Dejando a un lado los desastres naturales
que graban su cicatriz en la memoria popular, sobre esta naturaleza
llana y verde, cuajada y fértil, los montes que amparan la ciudad
muestran también el contraste violento de lo yermo. Son pedregosos
y ásperos y no se conciben para el pastoreo sino para detener los
vientos del oeste y preservar lo vetusto del lugar: el Cerro del
Castillo con el Seminario al pie, y, al fondo, la Cruz de la Muela,
San Cristóbal y el Cerro Amarillo.
La luz de Orihuela subraya también la
atmósfera detenida del paisaje. Tiene sensualidad mediterránea, es
cierto, pero a la vez rezuma algo de sobriedad secular, de sueño de
ciudad inmóvil que se abastece de su propia melancolía, que se
alimenta de lo caduco. Sin dejar de ser, por tanto, una golosina
para los sentidos, la Orihuela de aquel comienzo de siglo era una
estampa velada de catolicismo concentrado y tenaz. Así veía Gabriel
Miró1
aquella Oleza al adentrarse en la huerta
del Segura en un tren destartalado procedente de la capital:
[...] otra vez el río, y en el fondo, sobre el lomo de un monte, el Seminario, largo, tendido, blanco, coronado de espadañas; y bajo, en la ladera, comienza la ciudad, de la que suben torres y cúpulas rojas, claras, azules, morenas, de las parroquias, de la catedral, de los monasterios; y, a la derecha, apartado y reposando en la sierra, obscuro, macizo, enorme, con su campanario cuadrado como un torreón, cuya cornisa descansa en las espaldas de unos hombrecitos monstruosos, sus gárgolas, sus buhardillas y luceras, aparece el Colegio de Santo Domingo de los Padres Jesuitas. Sobre la huerta, sobre el río y el poblado se tendía una niebla delgada y azul [...]. Sigüenza contempla la tarde, angustiado, enfermo de tristeza, una tristeza tan cercana, tan densa, que le parecía que no era sólo un sentimiento suyo, sino que tenía una realidad propia, separada, grande, más fuerte que nuestra alma; la tristeza se le incorporaba de todo lo que veía, porque la vega, sus humos, sus árboles, los montes y el cielo, todo estaba hecho, cuajado de tristeza2.

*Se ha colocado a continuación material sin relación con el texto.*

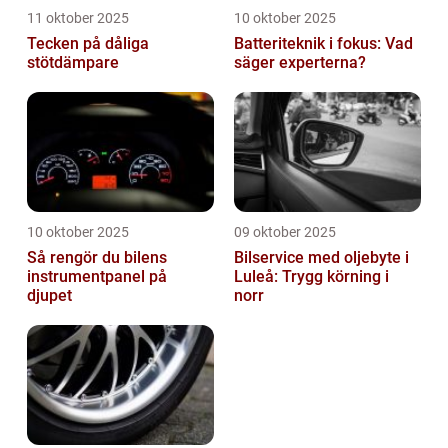
11 oktober 2025
10 oktober 2025
Tecken på dåliga
Batteriteknik i fokus: Vad
stötdämpare
säger experterna?
10 oktober 2025
09 oktober 2025
Så rengör du bilens
Bilservice med oljebyte i
instrumentpanel på
Luleå: Trygg körning i
djupet
norr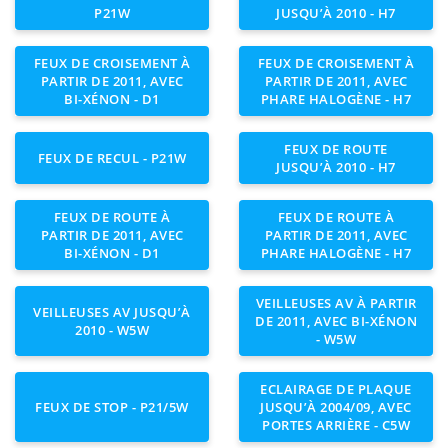
P21W
JUSQU’À 2010 - H7
FEUX DE CROISEMENT À
FEUX DE CROISEMENT À
PARTIR DE 2011, AVEC
PARTIR DE 2011, AVEC
BI-XÉNON - D1
PHARE HALOGÈNE - H7
FEUX DE ROUTE
FEUX DE RECUL - P21W
JUSQU’À 2010 - H7
FEUX DE ROUTE À
FEUX DE ROUTE À
PARTIR DE 2011, AVEC
PARTIR DE 2011, AVEC
BI-XÉNON - D1
PHARE HALOGÈNE - H7
VEILLEUSES AV À PARTIR
VEILLEUSES AV JUSQU’À
DE 2011, AVEC BI-XÉNON
2010 - W5W
- W5W
ECLAIRAGE DE PLAQUE
FEUX DE STOP - P21/5W
JUSQU’À 2004/09, AVEC
PORTES ARRIÈRE - C5W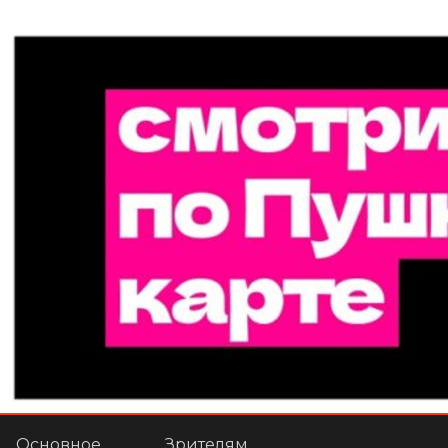
Основное
Зрителям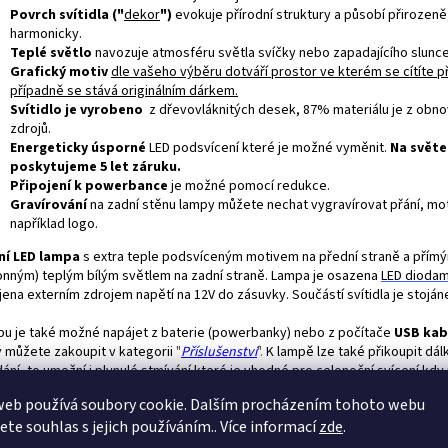
Povrch svítidla ("
dekor
")
evokuje přírodní struktury a působí přirozeně
harmonicky.
Teplé světlo
navozuje atmosféru světla svíčky nebo zapadajícího slunce
Grafický motiv
dle vašeho výběru dotváří prostor ve kterém se cítíte p
případně se stává originálním dárkem.
Svítidlo je vyrobeno
z dřevovláknitých desek, 87% materiálu je z obno
zdrojů.
Energeticky úsporné
LED podsvícení které je možné vyměnit.
Na světe
poskytujeme 5 let záruku.
Připojení k powerbance
je možné pomocí redukce.
Gravírování
na zadní stěnu lampy můžete nechat vygravírovat přání, m
například logo.
ní LED lampa
s extra teple podsvíceným motivem na přední straně a přím
onným) teplým bílým světlem na zadní straně. Lampa je osazena
LED
diodam
ena externím zdrojem napětí na 12V do zásuvky. Součástí svítidla je stoján
u je také možné napájet z baterie (powerbanky) nebo z počítače
USB ka
ý můžete zakoupit v kategorii
"
Příslušenství
".
K lampě lze také přikoupit dá
ání, to umožní i plynulé stmívání které je vhodné pro celonoční svícení kdy
i slabé světlo. Dalším možným příslušenstvím je
"
manuální stmívač
".
Ten je
web používá soubory cookie. Dalším procházením tohoto webu
kého pokoje, kdy lampičku necháme svítit celou noc, případně při napájení 
jete souhlas s jejich používáním.. Více informací
zde
.
rbanky - naleznete v kategorii
"
Příslušenství
".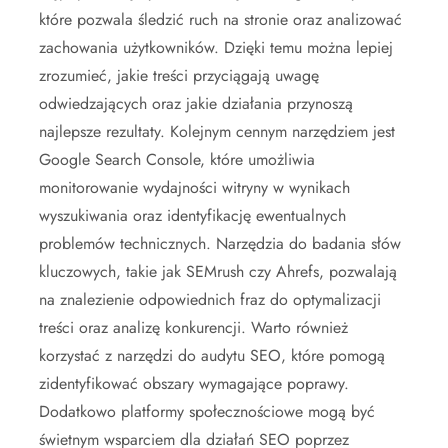
które pozwala śledzić ruch na stronie oraz analizować
zachowania użytkowników. Dzięki temu można lepiej
zrozumieć, jakie treści przyciągają uwagę
odwiedzających oraz jakie działania przynoszą
najlepsze rezultaty. Kolejnym cennym narzędziem jest
Google Search Console, które umożliwia
monitorowanie wydajności witryny w wynikach
wyszukiwania oraz identyfikację ewentualnych
problemów technicznych. Narzędzia do badania słów
kluczowych, takie jak SEMrush czy Ahrefs, pozwalają
na znalezienie odpowiednich fraz do optymalizacji
treści oraz analizę konkurencji. Warto również
korzystać z narzędzi do audytu SEO, które pomogą
zidentyfikować obszary wymagające poprawy.
Dodatkowo platformy społecznościowe mogą być
świetnym wsparciem dla działań SEO poprzez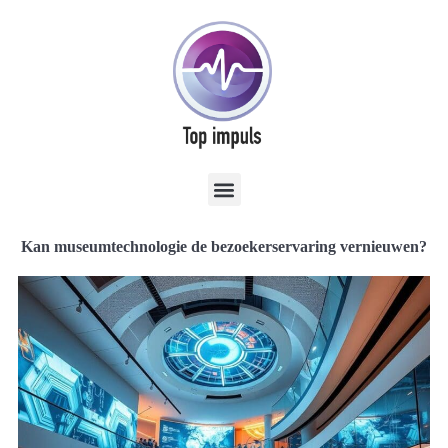
Kan museumtechnologie de bezoekerservaring vernieuwen?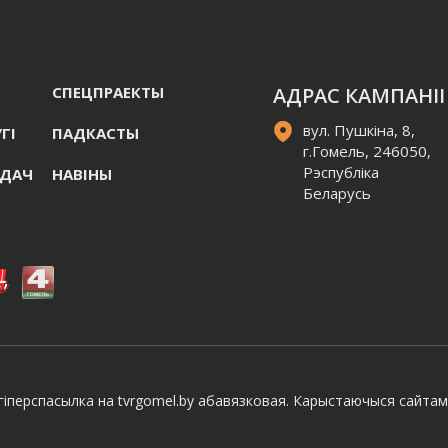
СПЕЦПРАЕКТЫ
АДРАС КАМПАНІІ
вул. Пушкіна, 8,
ГI
ПАДКАСТЫ
г.Гомель, 246050,
Рэспубліка
АДАЧ
НАВIНЫ
Беларусь
іперспасылка на tvrgomel.by абавязковая. Карыстаючыся сайтам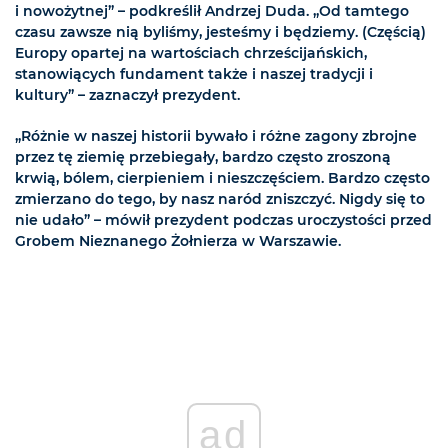
i nowożytnej” – podkreślił Andrzej Duda. „Od tamtego
czasu zawsze nią byliśmy, jesteśmy i będziemy. (Częścią)
Europy opartej na wartościach chrześcijańskich,
stanowiących fundament także i naszej tradycji i
kultury” – zaznaczył prezydent.
„Różnie w naszej historii bywało i różne zagony zbrojne
przez tę ziemię przebiegały, bardzo często zroszoną
krwią, bólem, cierpieniem i nieszczęściem. Bardzo często
zmierzano do tego, by nasz naród zniszczyć. Nigdy się to
nie udało” – mówił prezydent podczas uroczystości przed
Grobem Nieznanego Żołnierza w Warszawie.
ad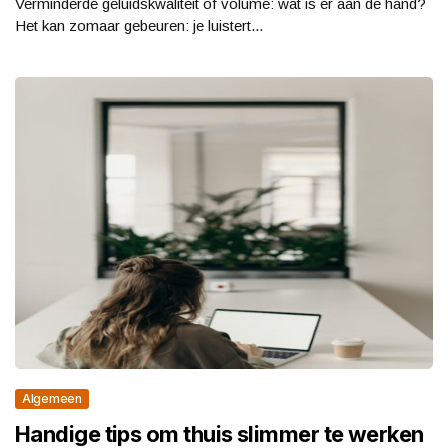
Verminderde geluidskwaliteit of volume: wat is er aan de hand?
Het kan zomaar gebeuren: je luistert...
Algemeen
Handige tips om thuis slimmer te werken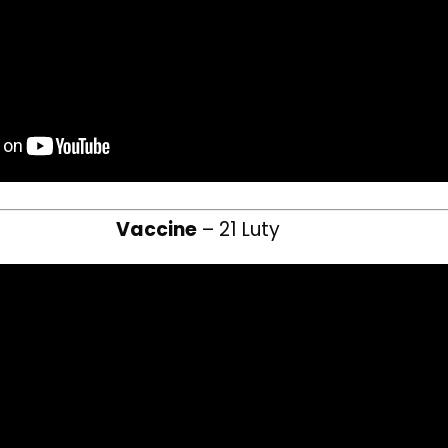
Vaccine
– 21 Luty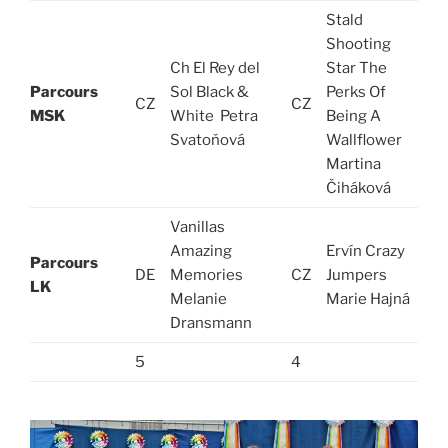
Stald
Shooting
Ch El Rey del
Star The
Parcours
Sol Black &
Perks Of
CZ
CZ
D
MSK
White Petra
Being A
Svatoňová
Wallflower
Martina
Čiháková
Vanillas
Amazing
Ervín Crazy
Parcours
DE
Memories
CZ
Jumpers
D
LK
Melanie
Marie Hajná
Dransmann
5
4
5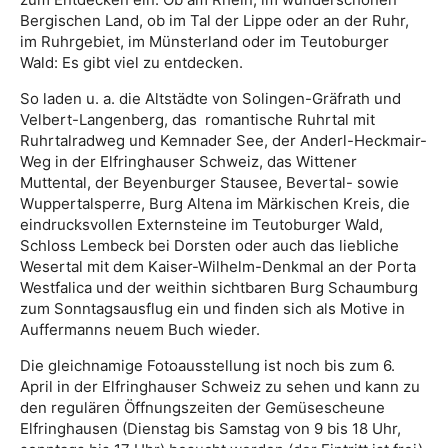
Bergischen Land, ob im Tal der Lippe oder an der Ruhr,
im Ruhrgebiet, im Münsterland oder im Teutoburger
Wald: Es gibt viel zu entdecken.
So laden u. a. die Altstädte von Solingen-Gräfrath und
Velbert-Langenberg, das romantische Ruhrtal mit
Ruhrtalradweg und Kemnader See, der Anderl-Heckmair-
Weg in der Elfringhauser Schweiz, das Wittener
Muttental, der Beyenburger Stausee, Bevertal- sowie
Wuppertalsperre, Burg Altena im Märkischen Kreis, die
eindrucksvollen Externsteine im Teutoburger Wald,
Schloss Lembeck bei Dorsten oder auch das liebliche
Wesertal mit dem Kaiser-Wilhelm-Denkmal an der Porta
Westfalica und der weithin sichtbaren Burg Schaumburg
zum Sonntagsausflug ein und finden sich als Motive in
Auffermanns neuem Buch wieder.
Die gleichnamige Fotoausstellung ist noch bis zum 6.
April in der Elfringhauser Schweiz zu sehen und kann zu
den regulären Öffnungszeiten der Gemüsescheune
Elfringhausen (Dienstag bis Samstag von 9 bis 18 Uhr,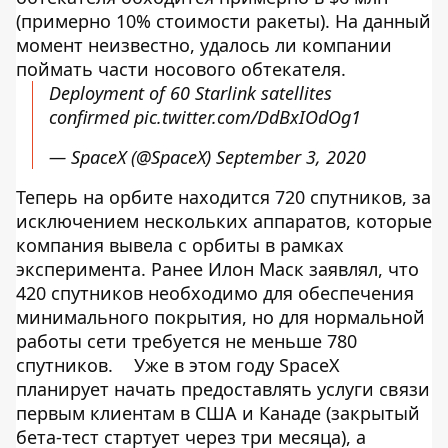
(примерно 10% стоимости ракеты). На данный
момент неизвестно, удалось ли компании
поймать части носового обтекателя.
Deployment of 60 Starlink satellites
confirmed
pic.twitter.com/DdBxIOdOg1
— SpaceX (@SpaceX)
September 3, 2020
Теперь на орбите находится 720 спутников, за
исключением нескольких аппаратов, которые
компания вывела с орбиты в рамках
эксперимента. Ранее Илон Маск заявлял, что
420 спутников необходимо для обеспечения
минимального покрытия, но для нормальной
работы сети требуется не меньше 780
спутников.
Уже в этом году SpaceX
планирует начать предоставлять услуги связи
первым клиентам в США и Канаде (закрытый
бета-тест стартует через три месяца), а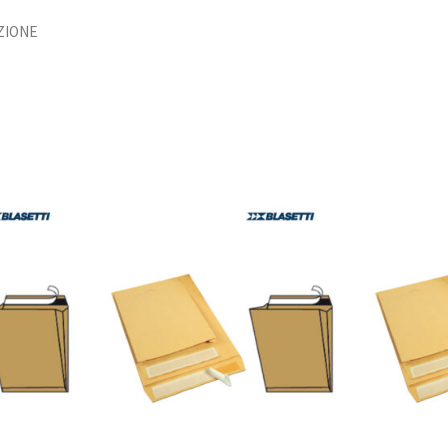
ZIONE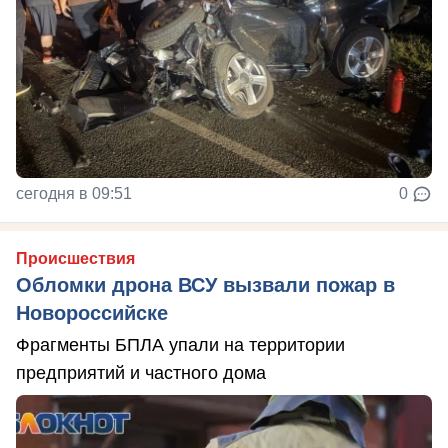
сегодня в 09:51
0
Происшествия
Обломки дрона ВСУ вызвали пожар в
Новороссийске
Фрагменты БПЛА упали на территории
предприятий и частного дома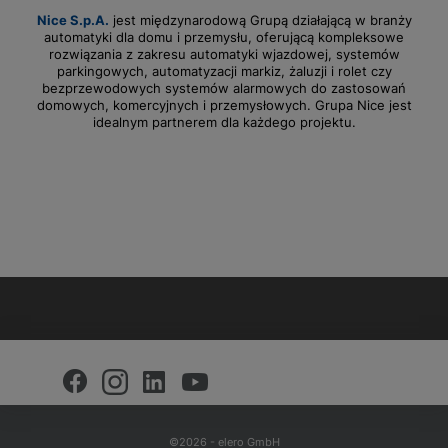
Nice S.p.A.
jest międzynarodową Grupą działającą w branży
automatyki dla domu i przemysłu, oferującą kompleksowe
rozwiązania z zakresu automatyki wjazdowej, systemów
parkingowych, automatyzacji markiz, żaluzji i rolet czy
bezprzewodowych systemów alarmowych do zastosowań
domowych, komercyjnych i przemysłowych. Grupa Nice jest
idealnym partnerem dla każdego projektu.
©2026 - elero GmbH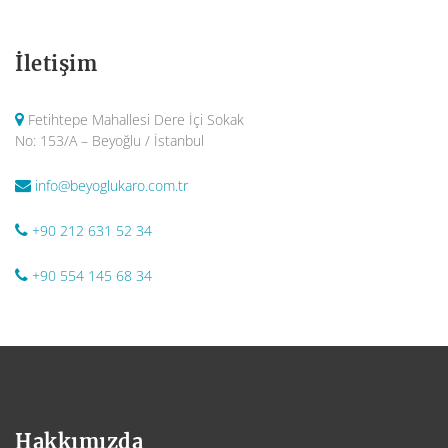
İletişim
Fetihtepe Mahallesi Dere İçi Sokak
No: 153/A – Beyoğlu / İstanbul
info@beyoglukaro.com.tr
+90 212 631 52 34
+90 554 145 68 34
Hakkımızda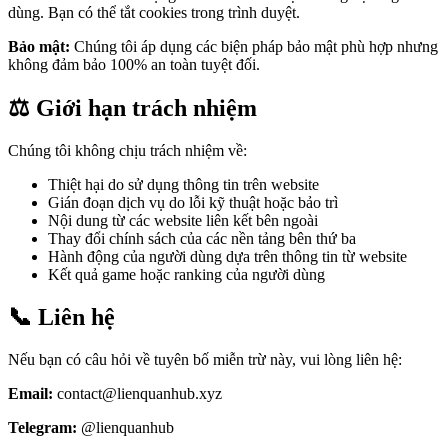
dùng. Bạn có thể tắt cookies trong trình duyệt.
Bảo mật:
Chúng tôi áp dụng các biện pháp bảo mật phù hợp nhưng
không đảm bảo 100% an toàn tuyệt đối.
⚖️ Giới hạn trách nhiệm
Chúng tôi không chịu trách nhiệm về:
Thiệt hại do sử dụng thông tin trên website
Gián đoạn dịch vụ do lỗi kỹ thuật hoặc bảo trì
Nội dung từ các website liên kết bên ngoài
Thay đổi chính sách của các nền tảng bên thứ ba
Hành động của người dùng dựa trên thông tin từ website
Kết quả game hoặc ranking của người dùng
📞 Liên hệ
Nếu bạn có câu hỏi về tuyên bố miễn trừ này, vui lòng liên hệ:
Email:
contact@lienquanhub.xyz
Telegram:
@lienquanhub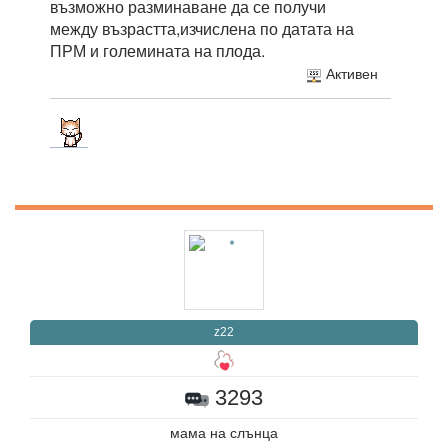
възможно разминаване да се получи
между възрастта,изчислена по датата на
ПРМ и големината на плода.
Активен
z22
3293
мама на слънцa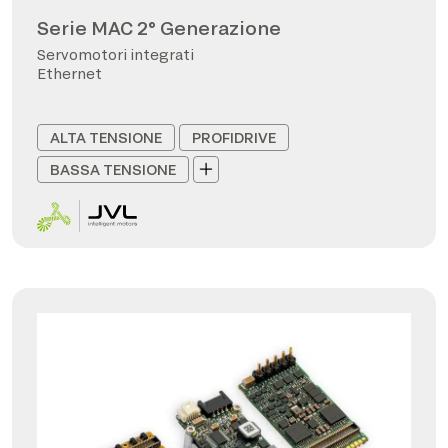
Serie MAC 2° Generazione
Servomotori integrati
Ethernet
ALTA TENSIONE
PROFIDRIVE
BASSA TENSIONE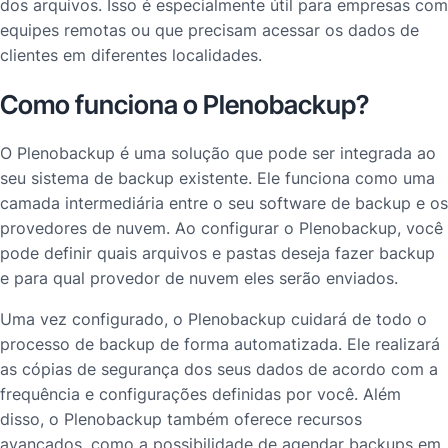
dos arquivos. Isso é especialmente útil para empresas com
equipes remotas ou que precisam acessar os dados de
clientes em diferentes localidades.
Como funciona o Plenobackup?
O Plenobackup é uma solução que pode ser integrada ao
seu sistema de backup existente. Ele funciona como uma
camada intermediária entre o seu software de backup e os
provedores de nuvem. Ao configurar o Plenobackup, você
pode definir quais arquivos e pastas deseja fazer backup
e para qual provedor de nuvem eles serão enviados.
Uma vez configurado, o Plenobackup cuidará de todo o
processo de backup de forma automatizada. Ele realizará
as cópias de segurança dos seus dados de acordo com a
frequência e configurações definidas por você. Além
disso, o Plenobackup também oferece recursos
avançados, como a possibilidade de agendar backups em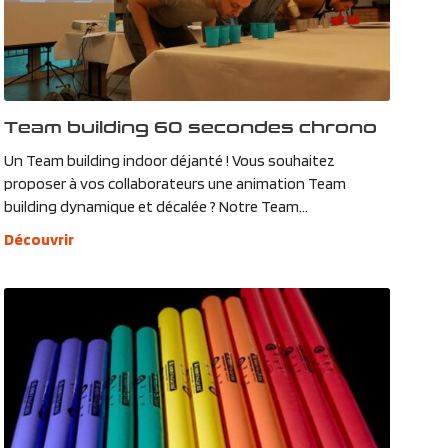
Team building 60 secondes chrono
Un Team building indoor déjanté ! Vous souhaitez
proposer à vos collaborateurs une animation Team
building dynamique et décalée ? Notre Team...
Découvrir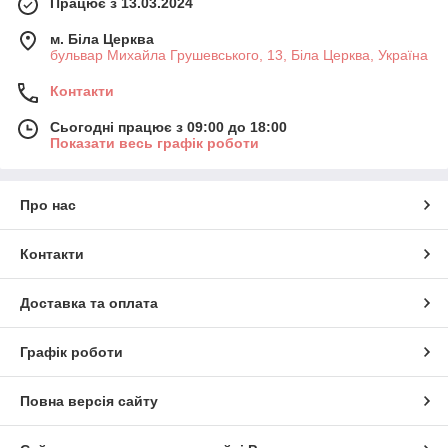
Працює з 13.03.2024
м. Біла Церква
бульвар Михайла Грушевського, 13, Біла Церква, Україна
Контакти
Сьогодні працює з 09:00 до 18:00
Показати весь графік роботи
Про нас
Контакти
Доставка та оплата
Графік роботи
Повна версія сайту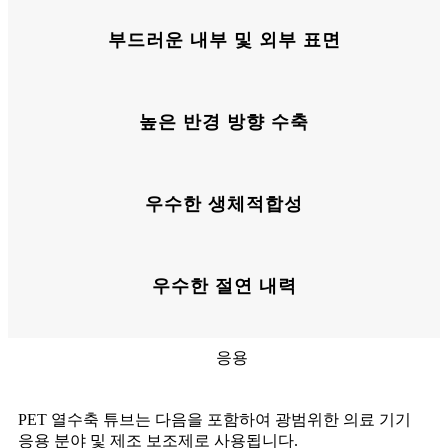
부드러운 내부 및 외부 표면
높은 반경 방향 수축
우수한 생체적합성
우수한 절연 내력
응용
PET 열수축 튜브는 다음을 포함하여 광범위한 의료 기기
응용 분야 및 제조 보조제로 사용됩니다.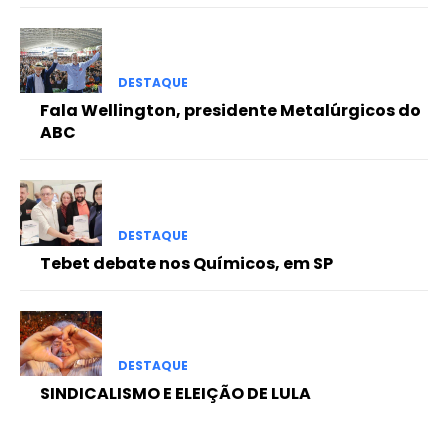
DESTAQUE
Fala Wellington, presidente Metalúrgicos do
ABC
DESTAQUE
Tebet debate nos Químicos, em SP
DESTAQUE
SINDICALISMO E ELEIÇÃO DE LULA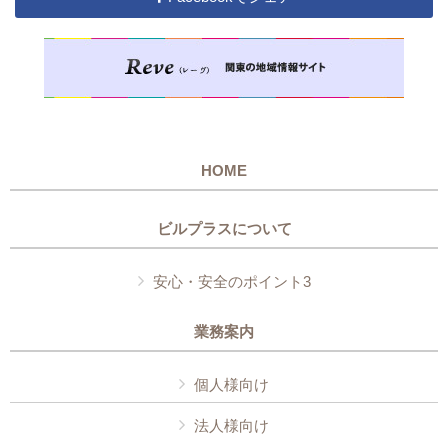
HOME
ビルプラスについて
安心・安全のポイント3
業務案内
個人様向け
法人様向け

Tras descender del ferrocarril, el viajero
podía encaminarse hacia la Glorieta enfilando el Paseo para cruzar
posteriormente uno de los puentes del Segura. Las calles más
concurridas que encontraría a su paso serían las de Alfonso XIII,
Calderón, Loaces -con su lujoso Casino Orcelitano-, San Pascual,
Corredera y Mayor, sin olvidar las plazas de la Constitución, la de
Cubero, Monserrate, Santiago y la Soledad. De ser martes, la
mayoría de lugareños se hallaría en el Mercado, de paso obligado
para nativos y visitantes que aprovechaban ese día de la semana en
que la ciudad triplicaba su población para hacer sus compras en la
plaza de la Fruta o para visitar, aprovechando el viaje, al
homeópata, al abogado, al canónigo o consejero espiritual.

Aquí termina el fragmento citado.